Job search is getting extremely challenging during tough economic times, so even mature graduates are turning to the universities they left behind a long time ago. Alma Mater means “greatest mother,” but returning to your college or university won’t feel like asking your mother ffor help. These days universities are expanding their services. Some even offer webinars to faraway alums. Here’s just one story.
Before using the services of your alumni office, ask a few questions. Try to find someone who is similar to you in your age and profession. Ask him or her, “How did this alumni office help you?” Some universities are still quite frankly geared to helping recent graduates. Others will have only local contacts.
Ask about fees and obligations before you begin. Some alumni career centers charge as much as private career coaches. If that’s the case, don’t assume they’ve screened your coaches and guaranteed you the best available. Career centers often pay low salaries to career coaches so you’re not getting access to coaches with experience. Before working with anyone, ask about his or her training and experience. Ideally your coach will combine business experience with some study of careers. A degree in “career counseling” may mean your consultant has studied psychology and test-taking but lacks knowledge of how the real world works.

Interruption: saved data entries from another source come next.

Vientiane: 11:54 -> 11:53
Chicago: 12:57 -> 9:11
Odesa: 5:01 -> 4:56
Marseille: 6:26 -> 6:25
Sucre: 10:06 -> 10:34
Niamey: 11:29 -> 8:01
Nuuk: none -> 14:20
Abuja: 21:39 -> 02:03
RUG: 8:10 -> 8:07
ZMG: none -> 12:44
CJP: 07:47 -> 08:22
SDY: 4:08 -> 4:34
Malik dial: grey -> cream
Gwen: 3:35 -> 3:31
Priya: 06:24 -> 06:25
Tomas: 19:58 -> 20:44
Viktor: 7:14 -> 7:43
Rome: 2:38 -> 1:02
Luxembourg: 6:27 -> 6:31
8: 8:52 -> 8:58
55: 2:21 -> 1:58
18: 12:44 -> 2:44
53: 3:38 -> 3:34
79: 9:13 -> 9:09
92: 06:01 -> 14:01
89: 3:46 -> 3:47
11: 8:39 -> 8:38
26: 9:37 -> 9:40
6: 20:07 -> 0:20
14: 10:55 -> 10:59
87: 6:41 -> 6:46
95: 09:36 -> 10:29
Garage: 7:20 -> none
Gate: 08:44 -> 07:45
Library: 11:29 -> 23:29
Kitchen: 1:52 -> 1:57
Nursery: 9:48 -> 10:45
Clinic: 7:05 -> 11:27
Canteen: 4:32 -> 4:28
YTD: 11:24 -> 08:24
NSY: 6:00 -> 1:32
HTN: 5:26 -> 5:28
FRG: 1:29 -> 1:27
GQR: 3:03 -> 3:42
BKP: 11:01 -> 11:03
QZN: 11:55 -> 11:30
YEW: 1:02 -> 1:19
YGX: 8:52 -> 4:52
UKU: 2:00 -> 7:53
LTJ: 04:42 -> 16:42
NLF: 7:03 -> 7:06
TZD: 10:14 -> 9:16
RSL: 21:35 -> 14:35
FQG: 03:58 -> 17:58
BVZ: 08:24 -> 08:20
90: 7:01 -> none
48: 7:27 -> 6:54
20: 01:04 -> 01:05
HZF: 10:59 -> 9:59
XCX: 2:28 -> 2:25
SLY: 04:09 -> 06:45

Be skeptical of anyone who asks you to take tests. If you’ve been out of school for many years, your tests will reveal that you are amazingly well suited to the career you ave now. Personality tests, such as the Myers-Briggs (or MBTI), are very popular, even among academics. Yet many are unscientific and most will be unhelpful. Test results may be a good way to start a career discussion but they won’t answer the question, “What should I do with my life?” And they definitely won’t help you answer the tougher question, “Where are the jobs?”